The answer must consist of every line from the data that holds the string "PROGRAMS".

"""

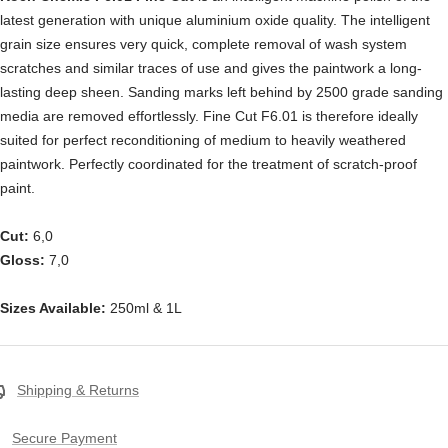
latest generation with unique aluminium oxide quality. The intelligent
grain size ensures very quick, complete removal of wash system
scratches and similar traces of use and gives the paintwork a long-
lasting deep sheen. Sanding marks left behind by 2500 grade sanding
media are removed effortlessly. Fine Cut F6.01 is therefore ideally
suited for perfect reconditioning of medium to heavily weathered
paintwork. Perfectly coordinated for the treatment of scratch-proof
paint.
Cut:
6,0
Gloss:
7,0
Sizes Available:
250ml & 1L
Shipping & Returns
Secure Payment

"""
"""

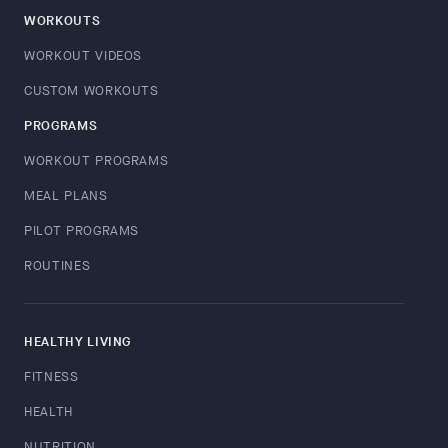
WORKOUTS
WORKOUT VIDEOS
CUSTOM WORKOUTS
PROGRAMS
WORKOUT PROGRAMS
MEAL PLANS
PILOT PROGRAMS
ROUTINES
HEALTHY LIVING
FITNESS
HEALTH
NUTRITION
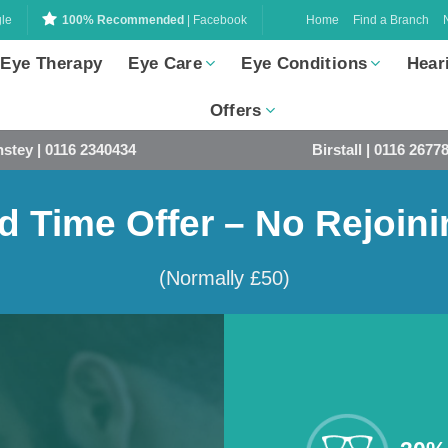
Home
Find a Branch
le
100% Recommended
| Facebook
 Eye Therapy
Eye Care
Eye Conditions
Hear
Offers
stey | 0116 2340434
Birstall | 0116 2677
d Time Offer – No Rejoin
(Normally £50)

"""

→ Solution:
PROGRAMS
WORKOUT PROGRAMS
PILOT PROGRAMS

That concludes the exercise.